# Awesome Fridges



## MillerTime (Aug 22, 2008)

Do any of you guys have a strictly beverages fridge or a kegerater? Would like to see some pics if you have them!


----------



## Admin (Sep 29, 2009)

Beer and soda no kegerator.


----------



## imported_dakuda (Sep 29, 2009)

I had a kegerator but sold it.  For the space it took up, it was too impractical.


----------



## Huh? (Oct 1, 2009)

It's the same size as a mini fridge right?


----------



## imported_frozenstar (Feb 22, 2010)

I got a mini fridge with soda and beer inside.  A very small fridge.


----------



## can-am-dan (Feb 24, 2010)

frozenstar said:


> I got a mini fridge with soda and beer inside.  A very small fridge.

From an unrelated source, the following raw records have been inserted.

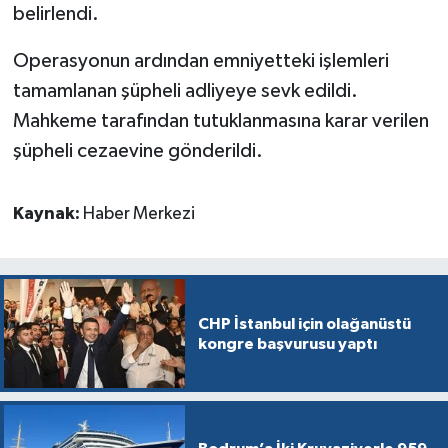
belirlendi.
Operasyonun ardından emniyetteki işlemleri
tamamlanan şüpheli adliyeye sevk edildi.
Mahkeme tarafından tutuklanmasına karar verilen
şüpheli cezaevine gönderildi.
Kaynak:
Haber Merkezi
CHP İstanbul için olağanüstü
kongre başvurusu yaptı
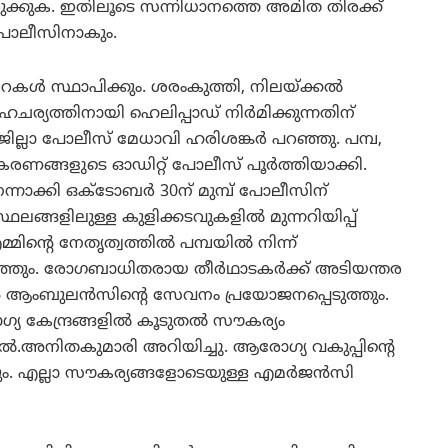
ഒരുക്കുക. ഇതിലൂടെ സന്നിധാനത്തെ അമിത തിരക്ക്
‍ പോലീസിനാകും.
ള്‍ സ്ഥാപിക്കും. ശരംകുത്തി, നിലയ്ക്കല്‍
ഹചര്യത്തിനായി ഹെലിപ്പാഡ് നിര്‍മിക്കുന്നതിന്
ല്ലാ പോലീസ് മേധാവി ഹരിശങ്കര്‍ പറഞ്ഞു. പമ്പ,
രണങ്ങളുടെ ഓഡിറ്റ് പോലീസ് പൂര്‍ത്തിയാക്കി.
നാക്കി ഒക്ടോബര്‍ 30ന് മുമ്പ് പോലീസിന്
ങളിലുള്ള കുളിക്കടവുകളില്‍ മുന്നറിയിപ്പ്
റെ നേതൃത്വത്തില്‍ പമ്പയില്‍ നിന്ന്
ടത്തും. രോഗബാധിതരായ തീര്‍ഥാടകര്‍ക്ക് അടിയന്തര
‍ ആംബുലന്‍സിന്റെ സേവനം പ്രയോജനപ്പെടുത്തും.
 കേന്ദ്രങ്ങളില്‍ കൂടുതല്‍ സൗകര്യം
്‍.അനിതകുമാരി അറിയിച്ചു. ആരോഗ്യ വകുപ്പിന്റെ
ം. എല്ലാ സൗകര്യങ്ങളോടെയുള്ള എമര്‍ജന്‍സി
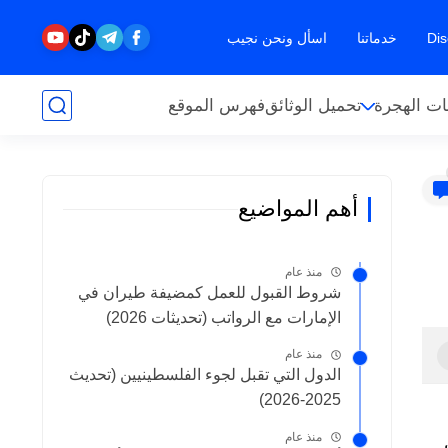
خدماتنا
اسأل ونحن نجيب
ت الهجرة
تحميل الوثائق
فهرس الموقع
أهم المواضيع
منذ عام
شروط القبول للعمل كمضيفة طيران في
الإمارات مع الرواتب (تحديثات 2026)
منذ عام
الدول التي تقبل لجوء الفلسطينيين (تحديث
2025-2026)
منذ عام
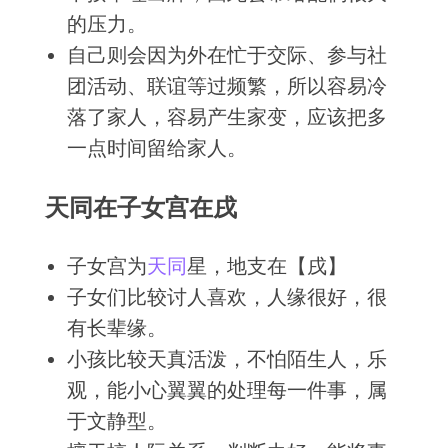
的压力。
自己则会因为外在忙于交际、参与社
团活动、联谊等过频繁，所以容易冷
落了家人，容易产生家变，应该把多
一点时间留给家人。
天同在子女宫在戌
子女宫为
天同
星，地支在【戌】
子女们比较讨人喜欢，人缘很好，很
有长辈缘。
小孩比较天真活泼，不怕陌生人，乐
观，能小心翼翼的处理每一件事，属
于文静型。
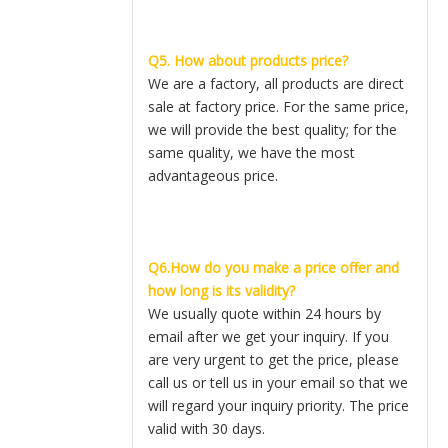
Q5. How about products price?
We are a factory, all products are direct
sale at factory price. For the same price,
we will provide the best quality; for the
same quality, we have the most
advantageous price.
Q6.How do you make a price offer and
how long is its validity?
We usually quote within 24 hours by
email after we get your inquiry. If you
are very urgent to get the price, please
call us or tell us in your email so that we
will regard your inquiry priority. The price
valid with 30 days.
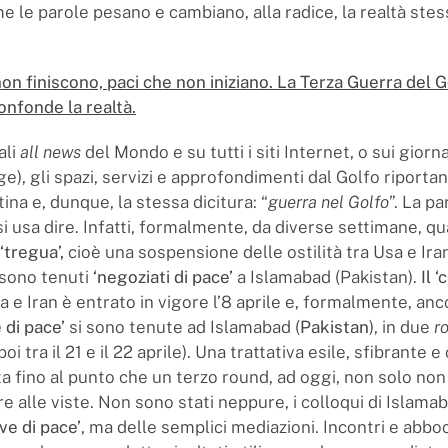
 le parole pesano e cambiano, alla radice, la realtà stes
on finiscono, paci che non iniziano. La Terza Guerra del G
onfonde la realtà.
ali
all news
del Mondo e su tutti i siti Internet, o sui giorna
ge), gli spazi, servizi e approfondimenti dal Golfo riport
ina e, dunque, la stessa dicitura: “
guerra nel Golfo
”. La pa
i usa dire. Infatti, formalmente, da diverse settimane, qu
‘tregua’,
cioè una sospensione delle ostilità tra Usa e Iran
 sono tenuti
‘negoziati di pace’
a Islamabad (Pakistan).
Il ‘
a e Iran è entrato in vigore l’8 aprile e, formalmente, anc
e di pace’
si sono tenute ad Islamabad (
Pakistan
), in due
r
 poi tra il 21 e il 22 aprile). Una trattativa esile, sfibrante 
ata fino al punto che un terzo round, ad oggi, non solo non
 alle viste. Non sono stati neppure, i colloqui di Islamab
ive di pace’
, ma delle semplici mediazioni. Incontri e abb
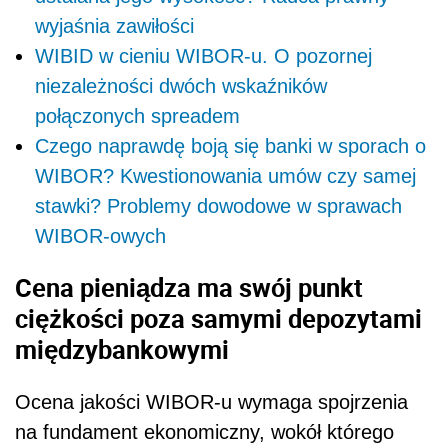
wyjaśnia zawiłości
WIBID w cieniu WIBOR-u. O pozornej
niezależności dwóch wskaźników
połączonych spreadem
Czego naprawdę boją się banki w sporach o
WIBOR? Kwestionowania umów czy samej
stawki? Problemy dowodowe w sprawach
WIBOR-owych
Cena pieniądza ma swój punkt
ciężkości poza samymi depozytami
międzybankowymi
Ocena jakości WIBOR-u wymaga spojrzenia
na fundament ekonomiczny, wokół którego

same here small fridge, i put a full case of 24 bears and soda's in the door and i have a bottle of whine on the bottom rack also with a bottle of Gibson..mmmmmmmmm


----------



## thomask (Jun 8, 2010)

We had a large full size but got a small dorm size under the counter model.

Holds plenty and takes less electric and space.


----------



## mustanggarage (Jun 8, 2010)

over in the lounge part of the main shop I have my fridge and microwave, nothing fancy but I needed a place to keep them and the garbage can and there just wasn't enough room so I built the shelf unit now my Dad doesn't have to bend over to get a soda out either so it has worked out very well.  I built lots of storage into the area for sodas and snacks but I can never seem to keep it stocked dang munchkins sneak off with all my snacks:mad1:


----------



## rustywrangler (Jun 11, 2010)

You have snack rats too huh??????     2 yr old is the worst. He goes shopping in my snack hiding place.


----------



## mustanggarage (Jun 11, 2010)

yeah snackrats, lol, that is a good term for them.  I put a padlock on my jack closet.  that way I can hide stuff.


----------



## Admin (Jun 11, 2010)

rustywrangler said:


> You have snack rats too huh??????     2 yr old is the worst. He goes shopping in my snack hiding place.

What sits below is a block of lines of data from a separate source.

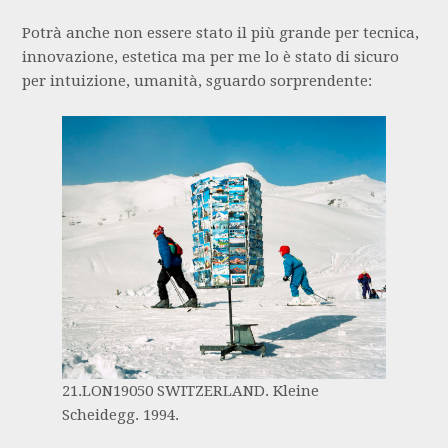
Potrà anche non essere stato il più grande per tecnica,
innovazione, estetica ma per me lo è stato di sicuro
per intuizione, umanità, sguardo sorprendente:
21.LON19050 SWITZERLAND. Kleine
Scheidegg. 1994.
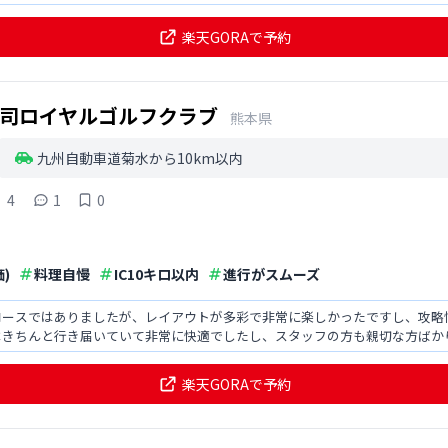
楽天GORAで予約
司ロイヤルゴルフクラブ
熊本県
九州自動車道菊水から10km以内
4
1
0
)
料理自慢
IC10キロ以内
進行がスムーズ
コースではありましたが、レイアウトが多彩で非常に楽しかったですし、攻略
はきちんと行き届いていて非常に快適でしたし、スタッフの方も親切な方ばか
楽天GORAで予約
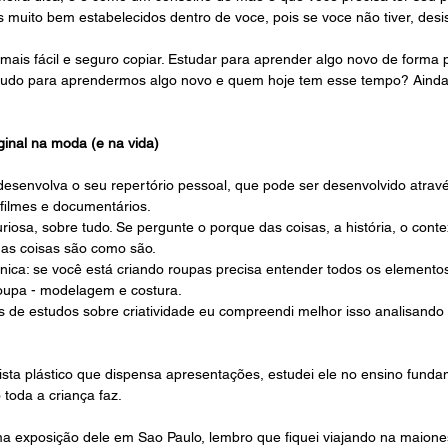
 muito bem estabelecidos dentro de voce, pois se voce não tiver, desisti
mais fácil e seguro copiar. Estudar para aprender algo novo de forma p
tudo para aprendermos algo novo e quem hoje tem esse tempo? Ainda 
iginal na moda (e na vida)
desenvolva o seu repertório pessoal, que pode ser desenvolvido atravé
 filmes e documentários.
iosa, sobre tudo. Se pergunte o porque das coisas, a história, o cont
 as coisas são como são. 
nica: se você está criando roupas precisa entender todos os elemento
oupa - modelagem e costura. 
de estudos sobre criatividade eu compreendi melhor isso analisando 
tista plástico que dispensa apresentações, estudei ele no ensino funda
 toda a criança faz.
ma exposição dele em Sao Paulo, lembro que fiquei viajando na maione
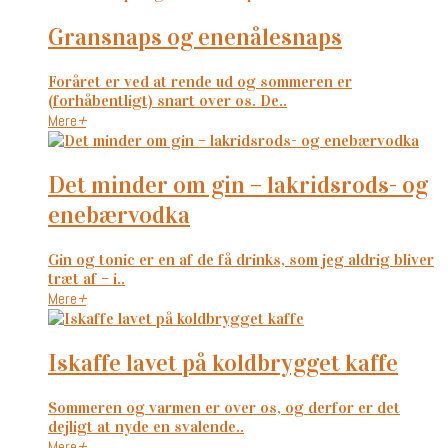
gransnaps og enenålesnaps
Foråret er ved at rende ud og sommeren er
(forhåbentligt) snart over os. De..
Mere
+
det minder om gin – lakridsrods- og
enebærvodka
Gin og tonic er en af de få drinks, som jeg aldrig bliver
træt af – i..
Mere
+
iskaffe lavet på koldbrygget kaffe
Sommeren og varmen er over os, og derfor er det
dejligt at nyde en svalende..
Mere
+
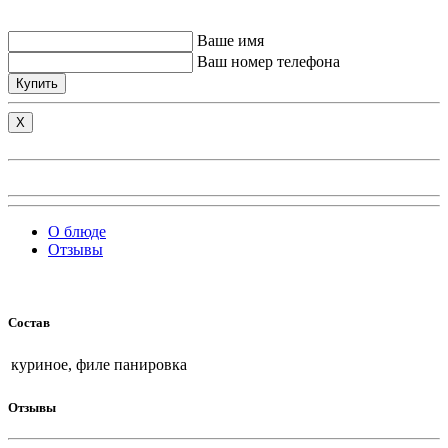
Ваше имя
Ваш номер телефона
Купить
X
О блюде
Отзывы
Состав
куриное, филе панировка
Отзывы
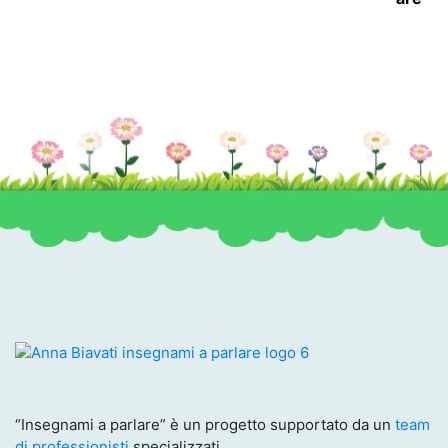
“Insegnami a parlare” è un progetto supportato da un
team
di professionisti
specializzati.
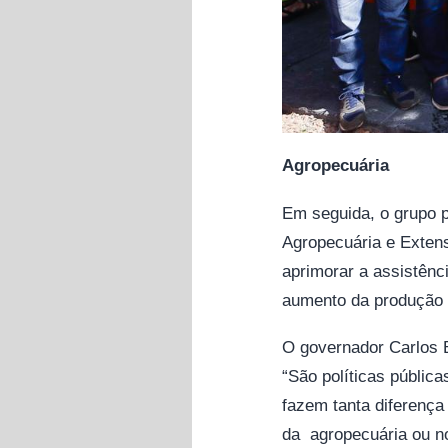
Agropecuária
Em seguida, o grupo p
Agropecuária e Extens
aprimorar a assistênci
aumento da produção 
O governador Carlos B
“São políticas públic
fazem tanta diferença
da agropecuária ou no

That's why I keep my snacks next to things I know she won't like, poison, scary things, my Dad (he's huge and terrifies her).


----------



## LnJsdad (Jun 12, 2010)

Austin said:


> That's why I keep my snacks next to things I know she won't like, poison, scary things, my Dad (he's huge and terrifies her).


 

Sounds like my Brother-in-law.  My kids won't go near him because of his beard and hair.


----------



## thomask (Jun 26, 2010)

mustanggarage said:


> yeah snackrats, lol, that is a good term for them.  I put a padlock on my jack closet.  that way I can hide stuff.



My grandkids work cheap, ice cream is their pay.

My oldest grandson (3 yoa) goes to HD with me all the time. We love to look at the tools. I have been teaching him the names of the tools even at his age.

The other day we were there and he pointed up to this big fellow in line next to us.  He said to the man "screwdriver"  the man was buying.  I said watch this, and I asked my grandson what type it was and he said "phillips".  He was right. Everybody in line smiled.

Grandkids can sure make your day.  Teach them everything you can, they love to learn at that age.


----------



## mustanggarage (Jun 27, 2010)

well my oldest kid is 17 so I hopefully have a while till I have grandkids but I do look forward to them.  that way I can spoil them rotten and send them home like my dad always says.  :thumbsup:


----------



## Admin (Jun 28, 2010)

LnJsdad said:


> Sounds like my Brother-in-law.  My kids won't go near him because of his beard and hair.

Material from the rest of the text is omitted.